(Data extracted from a collection)
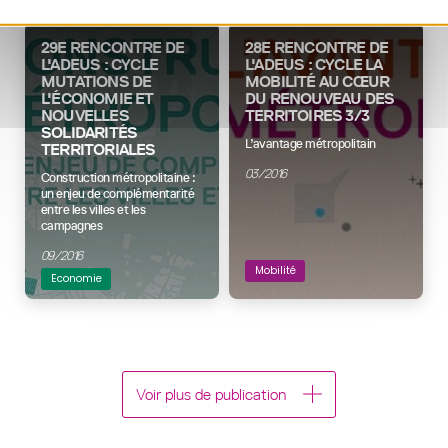
29E RENCONTRE DE
28E RENCONTRE DE
L'ADEUS : CYCLE
L'ADEUS : CYCLE LA
MUTATIONS DE
MOBILITÉ AU CŒUR
L'ÉCONOMIE ET
DU RENOUVEAU DES
NOUVELLES
TERRITOIRES 3/3
SOLIDARITÉS
L’avantage métropolitain
TERRITORIALES
03/2016
Construction métropolitaine :
un enjeu de complémentarité
entre les villes et les
campagnes
09/2016
Mobilité
Economie
Voir plus de publication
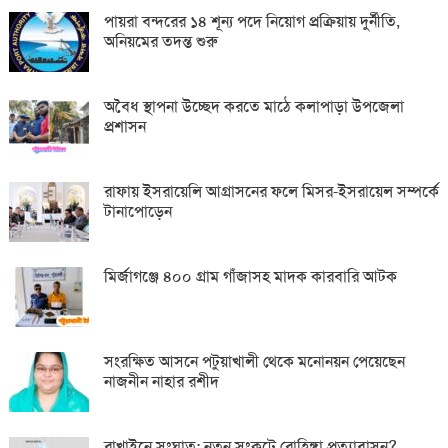
পায়রা বন্দরের ১৪ শূন্য পদে নিয়োগ প্রক্রিয়ায় দুর্নীতি,
অনিয়মের তদন্ত শুরু
অবৈধ স্থাপনা উচ্ছেদ করতে মাঠে কলাপাড়া উপজেলা
প্রশাসন
রাফায় ইসরায়েলি আগ্রাসনের ফলে মিসর-ইসরায়েল সম্পর্কে
টানাপোড়েন
মির্জাগঞ্জে ৪০০ গ্রাম গাঁজাসহ মাদক কারবারি আটক
সংরক্ষিত আসনে পটুয়াখালী থেকে মনোনয়ন পেয়েছেন
নাজনীন নাহার রশীদ
রাখাইনে সংঘাত: নতুন সংকটে রোহিঙ্গা প্রত্যাবাসন?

● **How to complete this task**
Repeat each line above exactly as it reads, omitting any pictures.

● **Answer space**
29E RENCONTRE DE
28E RENCONTRE DE
L'ADEUS : CYCLE
L'ADEUS : CYCLE LA
MUTATIONS DE
MOBILITÉ AU CŒUR
L'ÉCONOMIE ET
DU RENOUVEAU DES
NOUVELLES
TERRITOIRES 3/3
SOLIDARITÉS
L’avantage métropolitain
TERRITORIALES
03/2016
Construction métropolitaine :
un enjeu de complémentarité
entre les villes et les
campagnes
09/2016
Mobilité
Economie
Voir plus de publication
পায়রা বন্দরের ১৪ শূন্য পদে নিয়োগ প্রক্রিয়ায় দুর্নীতি,
অনিয়মের তদন্ত শুরু
অবৈধ স্থাপনা উচ্ছেদ করতে মাঠে কলাপাড়া উপজেলা
প্রশাসন
রাফায় ইসরায়েলি আগ্রাসনের ফলে মিসর-ইসরায়েল সম্পর্কে
টানাপোড়েন
মির্জাগঞ্জে ৪০০ গ্রাম গাঁজাসহ মাদক কারবারি আটক
সংরক্ষিত আসনে পটুয়াখালী থেকে মনোনয়ন পেয়েছেন
নাজনীন নাহার রশীদ
রাখাইনে সংঘাত: নতুন সংকটে রোহিঙ্গা প্রত্যাবাসন?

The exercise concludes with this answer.